## Task prompt
The response should consist of every line below, restated exactly, with no pictures.

Transcribed page contents
* * * * *

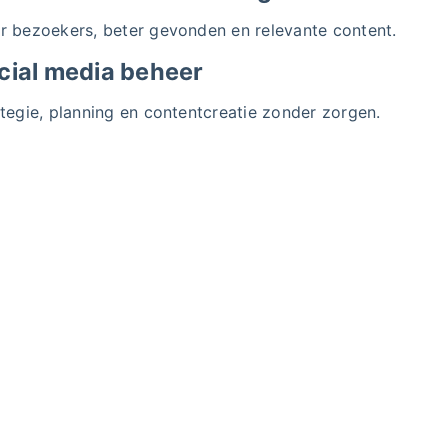
r bezoekers, beter gevonden en relevante content.
cial media beheer
tegie, planning en contentcreatie zonder zorgen.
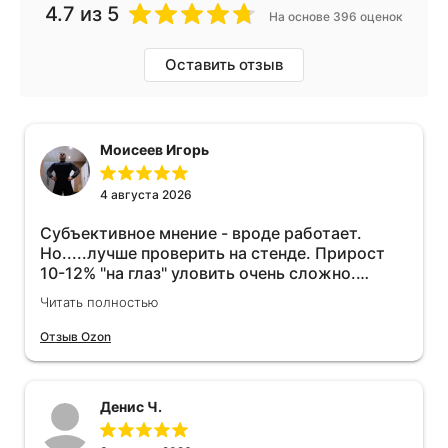
4.7
из 5
На основе 396 оценок
Оставить отзыв
Моисеев Игорь
4 августа 2026
Субъективное мнение - вроде работает.
Но.....лучше проверить на стенде. Прирост
10-12% "на глаз" уловить очень сложно.
Покатаюсь, потом отключу и посмотрю, что
Читать полностью
будет 😁.
Отзыв Ozon
Денис Ч.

* * * * *

## Expected output
r bezoekers, beter gevonden en relevante content.
cial media beheer
tegie, planning en contentcreatie zonder zorgen.
4.7
из 5
На основе 396 оценок
Оставить отзыв
Моисеев Игорь
4 августа 2026
Субъективное мнение - вроде работает.
Но.....лучше проверить на стенде. Прирост
10-12% "на глаз" уловить очень сложно.
Покатаюсь, потом отключу и посмотрю, что
Читать полностью
будет 😁.
Отзыв Ozon
Денис Ч.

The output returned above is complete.